My Husband’s Debut:When Yoel got Lost

My Husband’s Debut:When Yoel got Lost

I so loved this article my husband, Joshua, wrote about the time Yoel got lost at synagogue. Enjoy!

The routine is familiar: it is half an hour before candle lighting and I am in the kitchen, white shirt untucked, drinking a quick coffee, and moving a pot of chicken soup from the stove to the hot plate. Hallel and Maayan are upstairs arguing over whose turn it is to get in the shower. Hadas is reading on the sofa, oblivious to the world, her wet hair combed into a tight bun. And my 5-year-old, Moriah, is helping one of my students set the table, so serious and proud that she’s the one instructing the guest on how to order the room.

As the Shabbat siren goes off, I pull on my grandfather’s old rain coat, and call out “Shabbat Shalom” to Jenny, and anyone else listening, and step out the door.

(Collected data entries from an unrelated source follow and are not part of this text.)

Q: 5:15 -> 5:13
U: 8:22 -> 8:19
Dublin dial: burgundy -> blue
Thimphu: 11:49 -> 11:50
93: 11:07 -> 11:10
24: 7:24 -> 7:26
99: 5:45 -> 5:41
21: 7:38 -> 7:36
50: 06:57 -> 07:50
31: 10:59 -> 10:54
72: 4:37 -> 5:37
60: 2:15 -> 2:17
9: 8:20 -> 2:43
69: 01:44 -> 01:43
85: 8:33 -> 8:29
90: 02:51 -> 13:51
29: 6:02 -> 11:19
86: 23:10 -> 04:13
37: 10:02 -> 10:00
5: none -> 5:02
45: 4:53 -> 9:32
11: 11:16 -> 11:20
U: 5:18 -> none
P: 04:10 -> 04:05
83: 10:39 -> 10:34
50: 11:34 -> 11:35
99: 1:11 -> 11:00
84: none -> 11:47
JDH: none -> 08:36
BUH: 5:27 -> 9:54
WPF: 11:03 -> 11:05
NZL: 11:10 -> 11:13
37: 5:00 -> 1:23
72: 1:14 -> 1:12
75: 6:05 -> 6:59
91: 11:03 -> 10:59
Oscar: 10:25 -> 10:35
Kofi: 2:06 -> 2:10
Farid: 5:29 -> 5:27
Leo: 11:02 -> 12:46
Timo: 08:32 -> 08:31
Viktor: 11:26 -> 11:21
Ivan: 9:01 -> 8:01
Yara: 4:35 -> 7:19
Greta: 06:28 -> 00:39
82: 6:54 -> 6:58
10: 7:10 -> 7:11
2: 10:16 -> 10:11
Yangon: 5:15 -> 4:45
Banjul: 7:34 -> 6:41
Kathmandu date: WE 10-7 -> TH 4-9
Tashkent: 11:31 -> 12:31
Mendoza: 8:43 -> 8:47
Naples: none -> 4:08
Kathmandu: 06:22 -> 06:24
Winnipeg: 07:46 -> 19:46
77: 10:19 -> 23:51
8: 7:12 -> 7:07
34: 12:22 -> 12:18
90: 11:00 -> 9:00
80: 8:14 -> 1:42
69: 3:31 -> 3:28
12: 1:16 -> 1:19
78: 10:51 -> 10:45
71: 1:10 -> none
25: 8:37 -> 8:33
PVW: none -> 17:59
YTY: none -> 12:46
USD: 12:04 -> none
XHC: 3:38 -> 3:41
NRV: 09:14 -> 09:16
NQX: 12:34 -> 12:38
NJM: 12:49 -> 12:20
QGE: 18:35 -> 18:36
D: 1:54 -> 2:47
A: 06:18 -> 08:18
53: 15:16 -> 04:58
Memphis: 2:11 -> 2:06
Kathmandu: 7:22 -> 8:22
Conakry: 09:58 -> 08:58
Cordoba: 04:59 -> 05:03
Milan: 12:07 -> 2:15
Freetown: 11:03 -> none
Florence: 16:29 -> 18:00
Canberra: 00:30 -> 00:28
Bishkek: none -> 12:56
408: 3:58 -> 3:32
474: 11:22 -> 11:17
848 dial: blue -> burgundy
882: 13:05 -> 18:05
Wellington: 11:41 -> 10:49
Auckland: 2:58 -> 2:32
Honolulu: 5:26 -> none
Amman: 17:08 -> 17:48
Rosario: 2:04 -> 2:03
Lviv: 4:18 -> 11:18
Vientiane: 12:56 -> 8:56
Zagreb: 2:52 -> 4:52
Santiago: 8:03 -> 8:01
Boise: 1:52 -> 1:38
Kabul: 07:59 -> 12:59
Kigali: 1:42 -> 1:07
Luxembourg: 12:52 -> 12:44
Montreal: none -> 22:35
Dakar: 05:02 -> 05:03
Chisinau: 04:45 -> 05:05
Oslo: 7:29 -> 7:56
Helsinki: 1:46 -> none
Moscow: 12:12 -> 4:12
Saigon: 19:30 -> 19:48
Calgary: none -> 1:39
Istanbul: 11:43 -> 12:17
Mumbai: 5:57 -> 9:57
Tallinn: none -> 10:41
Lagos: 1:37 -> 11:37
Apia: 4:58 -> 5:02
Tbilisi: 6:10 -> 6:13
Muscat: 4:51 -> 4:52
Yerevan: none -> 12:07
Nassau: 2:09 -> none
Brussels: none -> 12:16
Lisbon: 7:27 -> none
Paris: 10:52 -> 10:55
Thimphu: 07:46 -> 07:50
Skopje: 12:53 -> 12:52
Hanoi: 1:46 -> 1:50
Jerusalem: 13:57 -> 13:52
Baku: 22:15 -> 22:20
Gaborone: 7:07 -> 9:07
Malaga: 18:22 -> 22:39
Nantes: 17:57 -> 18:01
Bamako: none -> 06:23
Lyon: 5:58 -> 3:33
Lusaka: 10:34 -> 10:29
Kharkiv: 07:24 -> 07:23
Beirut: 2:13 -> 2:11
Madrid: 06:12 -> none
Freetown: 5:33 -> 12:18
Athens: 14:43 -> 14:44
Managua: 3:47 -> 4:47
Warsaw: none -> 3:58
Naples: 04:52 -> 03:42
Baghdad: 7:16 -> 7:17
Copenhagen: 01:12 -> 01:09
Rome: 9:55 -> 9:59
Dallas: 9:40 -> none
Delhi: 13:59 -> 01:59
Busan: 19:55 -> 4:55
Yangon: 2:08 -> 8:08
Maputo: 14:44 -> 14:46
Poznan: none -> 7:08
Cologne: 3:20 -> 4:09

These are good times for our 3-year-old Yoel. Jenny is upstairs getting a few more minutes of rest before she lights candles, and Moriah is folding napkins just right, in that “self-righteous older sister” mode that drives Yoel crazy. And so the opportunities for mischief are endless. As a bonus, the extra tables in the living room provide plenty of places for a little boy to hide from the consequences of, say, pulling the table cloth off a fully set table.

So Jenny has decided that Yoel is old enough to join me in shul.

Yoel is still too young to read, and only knows a few lines of prayers, but I like it when he comes with me.

When Yoel and I arrive at Hassidic shul I attend on Friday nights, I give him a big bag of ketchup Cheetos, and as I get myself ready for the prayers to start, he joins some other boys his age at the front of the room. The boys sit in a little row, legs crossed, their backs against the towering 15 foot Torah ark, eating treats and watching the men pray (to them).

With his blond side locks, black felt kippa, and vest over a white shirt Yoel fits in well. He looks so comfortable and at home in such an unusual place. I wonder when he will notice that his father is the only person among the hundreds of robed Hassidim wearing a navy blue sweater.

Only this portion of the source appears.